* **Exercise goal**
Scan the records for the string "para", then copy each line that has it.

* **Listed entries**

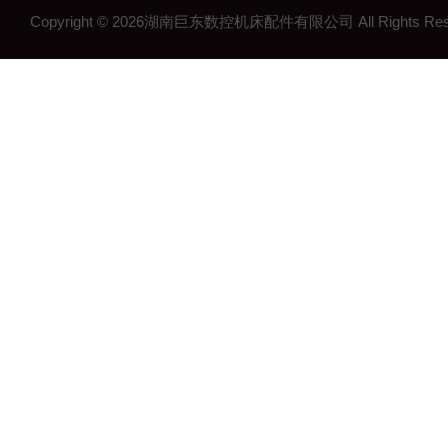
Copyright © 2026湖南巨东数控机床配件有限公司 All Rights R
湖南钢制拖链
湖南机床工作灯
湖南机床配件
长沙机床配件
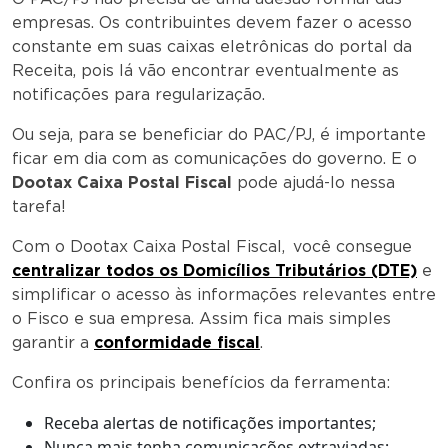
empresas. Os contribuintes devem fazer o acesso
constante em suas caixas eletrônicas do portal da
Receita, pois lá vão encontrar eventualmente as
notificações para regularização.
Ou seja, para se beneficiar do PAC/PJ, é importante
ficar em dia com as comunicações do governo. E o
Dootax Caixa Postal Fiscal
pode ajudá-lo nessa
tarefa!
Com o Dootax Caixa Postal Fiscal, você consegue
centralizar todos os Domicílios Tributários (DTE)
e
simplificar o acesso às informações relevantes entre
o Fisco e sua empresa. Assim fica mais simples
garantir a
conformidade fiscal
.
Confira os principais benefícios da ferramenta:
Receba alertas de notificações importantes;
Nunca mais tenha comunicações extraviadas;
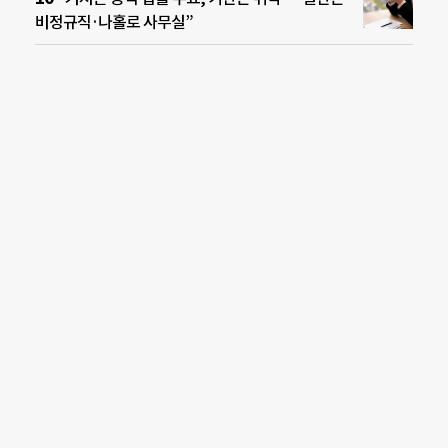
비정규직·나홀로 사무실”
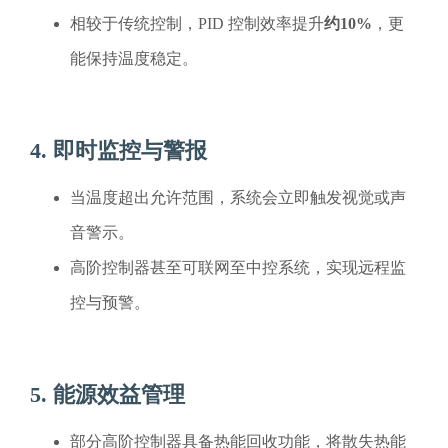
相较于传统控制，PID 控制效率提升
约10%
，更
能保持温度稳定。
4. 即时监控与警报
当温度超出允许范围，系统会立即触发视觉或声
音警示。
高阶控制器甚至可联网至中控系统，实现远程监
控与预警。
5. 能源效益管理
部分高阶控制器具备热能回收功能，将散失热能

* **Completed exercise**
notificações para regularização.
Ou seja, para se beneficiar do PAC/PJ, é importante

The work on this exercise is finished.